Action item:
For this exercise, retype the lines from the one that holds "What do you" through the one that holds "Task: Click on the 246" in the records below, both included, exactly and without pictures.

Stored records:
+++
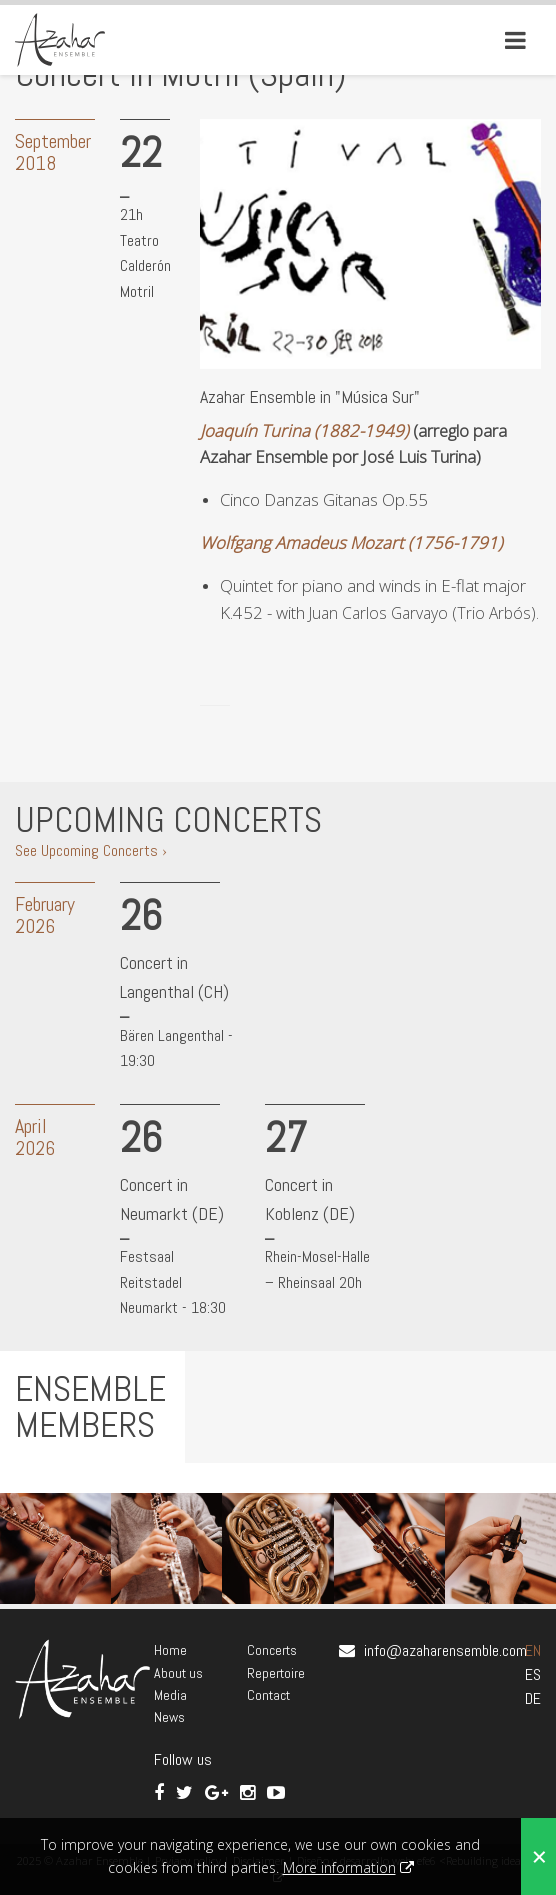 Image resolution: width=556 pixels, height=1895 pixels. I want to click on Contact, so click(268, 1695).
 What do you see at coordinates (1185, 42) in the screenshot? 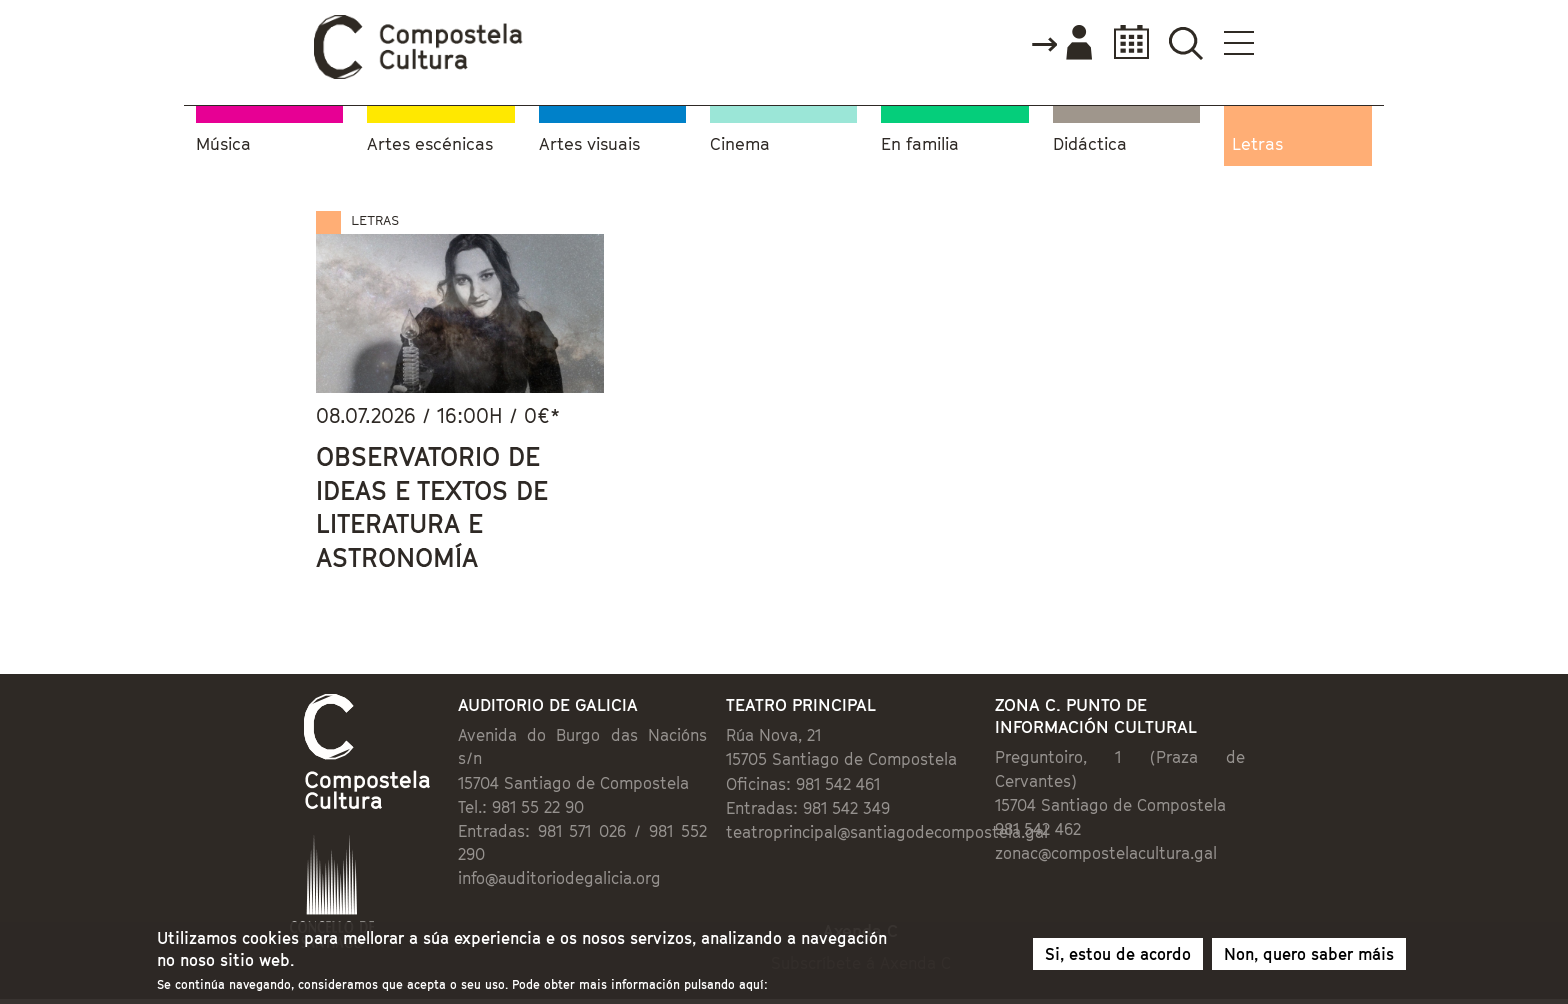
I see `Buscador` at bounding box center [1185, 42].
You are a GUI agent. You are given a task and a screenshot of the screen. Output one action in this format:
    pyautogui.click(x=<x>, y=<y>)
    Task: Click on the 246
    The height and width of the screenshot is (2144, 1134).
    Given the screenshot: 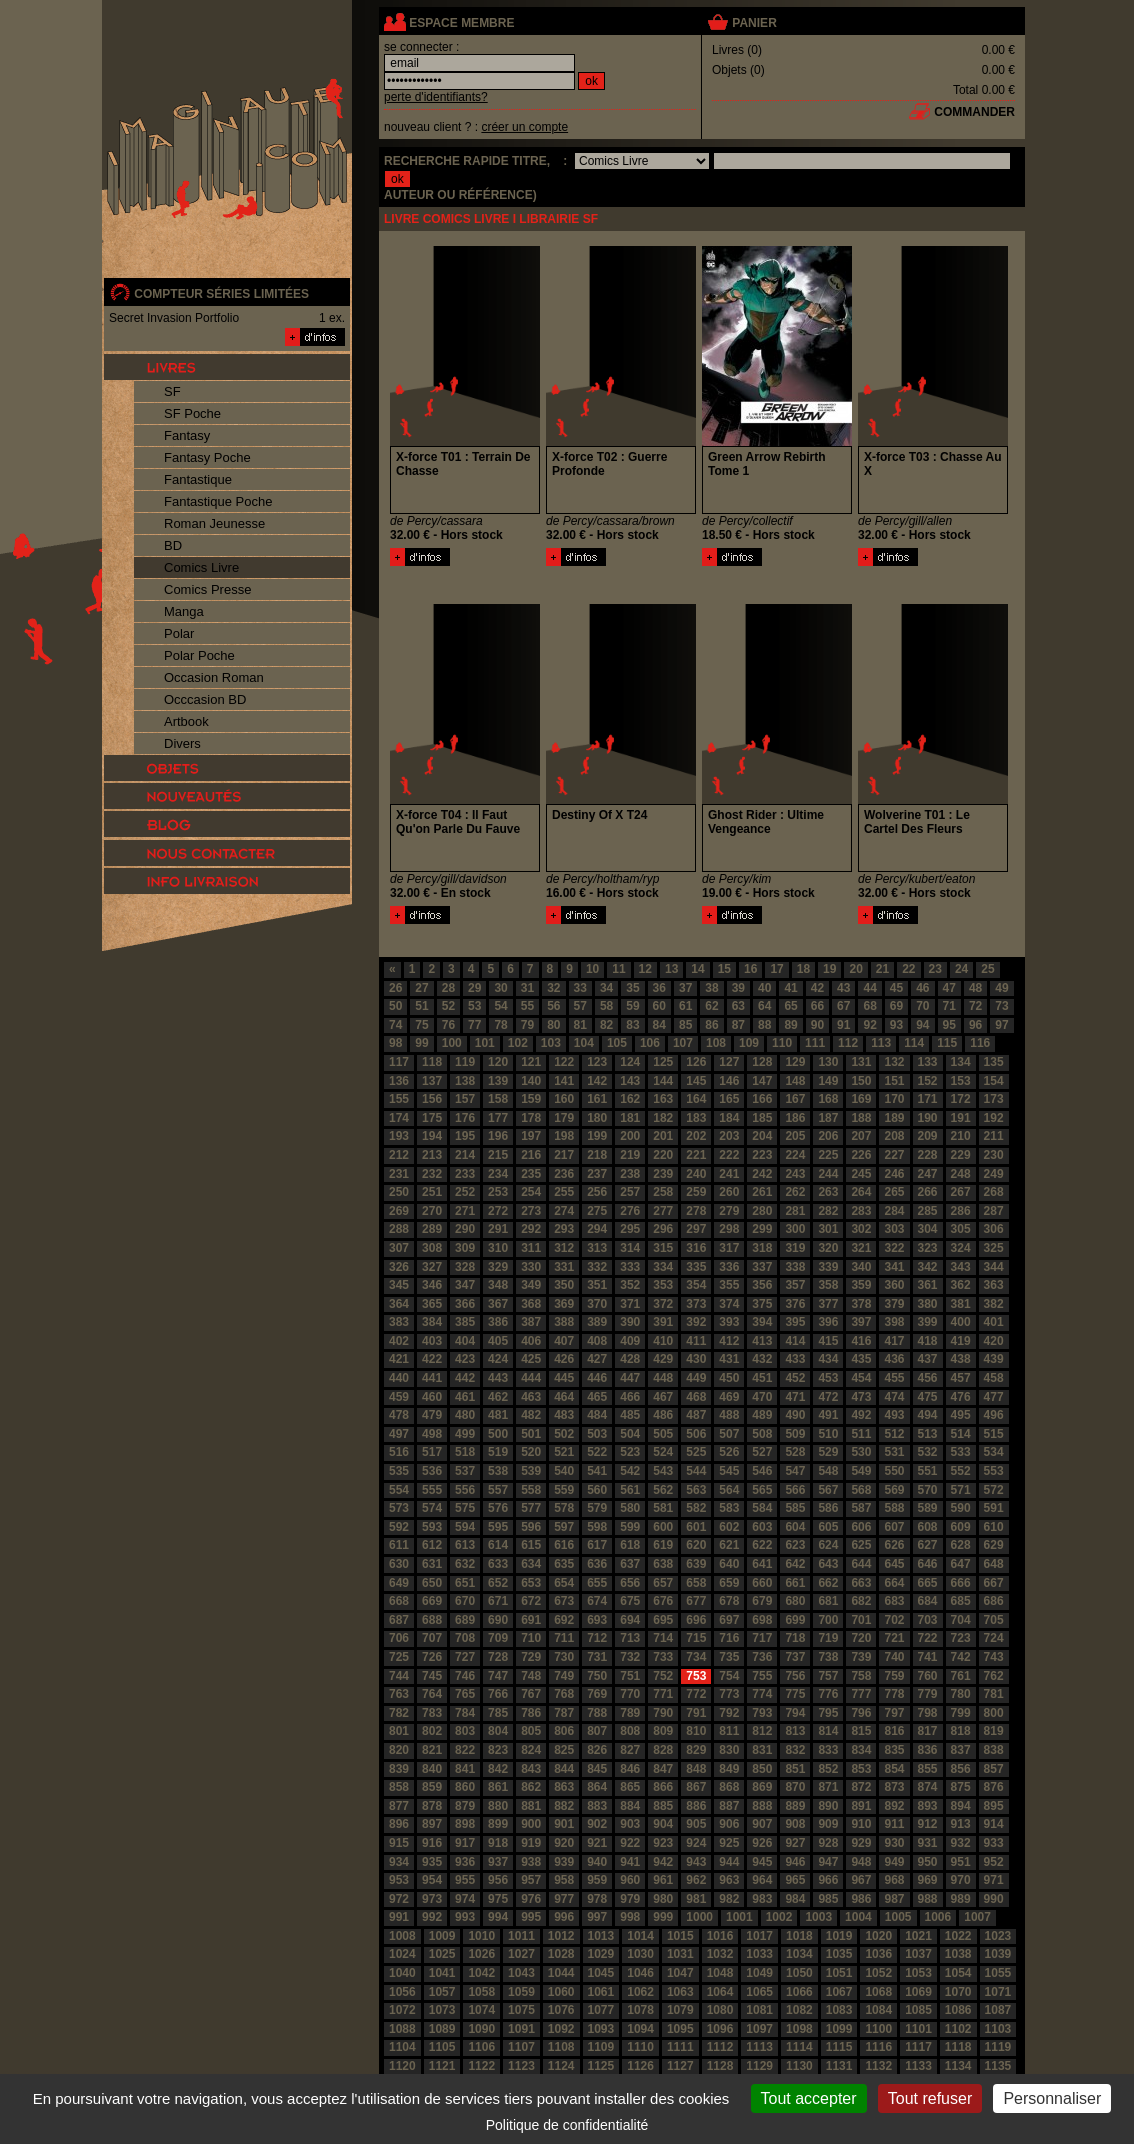 What is the action you would take?
    pyautogui.click(x=894, y=1174)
+++
Your solution:
 What do you see at coordinates (1185, 42) in the screenshot? 
I see `Buscador` at bounding box center [1185, 42].
You are a GUI agent. You are given a task and a screenshot of the screen. Output one action in this format:
    pyautogui.click(x=<x>, y=<y>)
    Task: Click on the 246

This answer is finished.